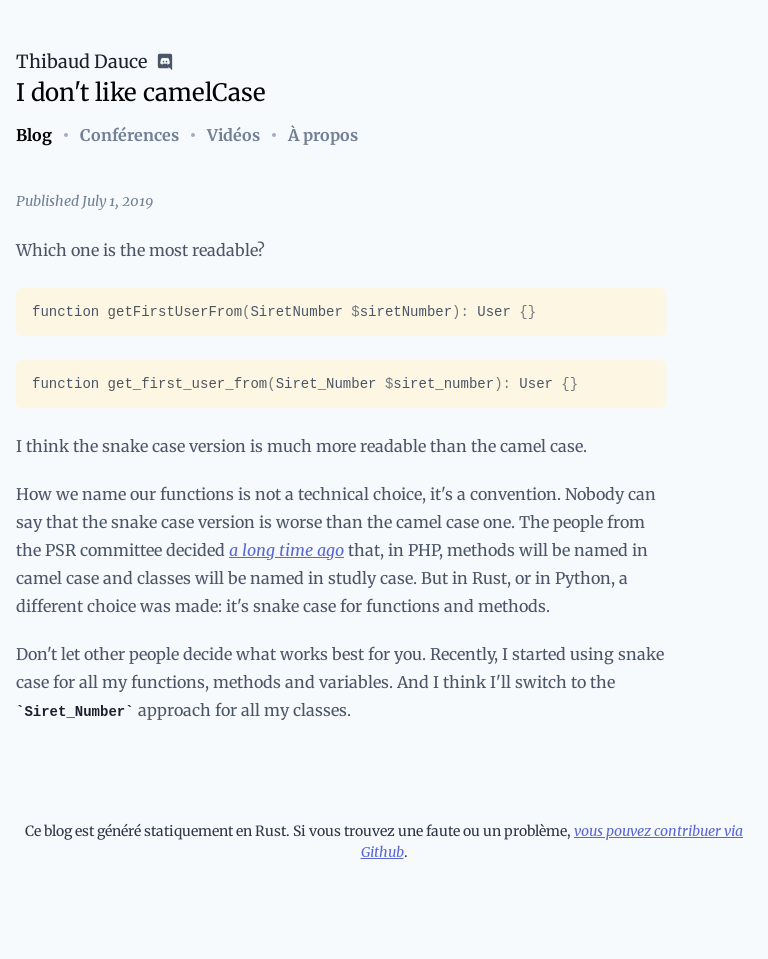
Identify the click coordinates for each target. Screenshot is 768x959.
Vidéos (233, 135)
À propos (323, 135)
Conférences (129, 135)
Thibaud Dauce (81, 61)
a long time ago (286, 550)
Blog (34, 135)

──────────

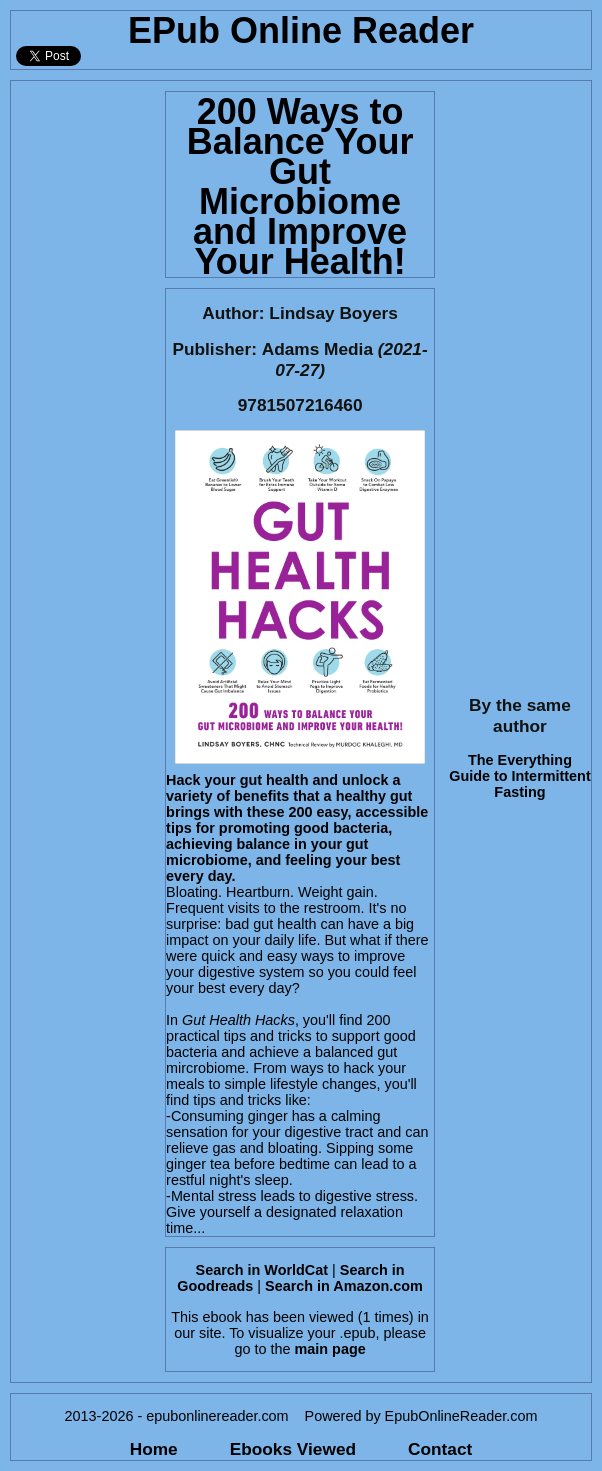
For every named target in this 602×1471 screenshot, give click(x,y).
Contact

──────────

*What needs to be done*
Within the listing above, extract exactly the lines from the line with "Identify the click" to the line with "Blog (34, 135)", the two named lines included, and no others.

*Solution for this task*
Identify the click coordinates for each target. Screenshot is 768x959.
Vidéos (233, 135)
À propos (323, 135)
Conférences (129, 135)
Thibaud Dauce (81, 61)
a long time ago (286, 550)
Blog (34, 135)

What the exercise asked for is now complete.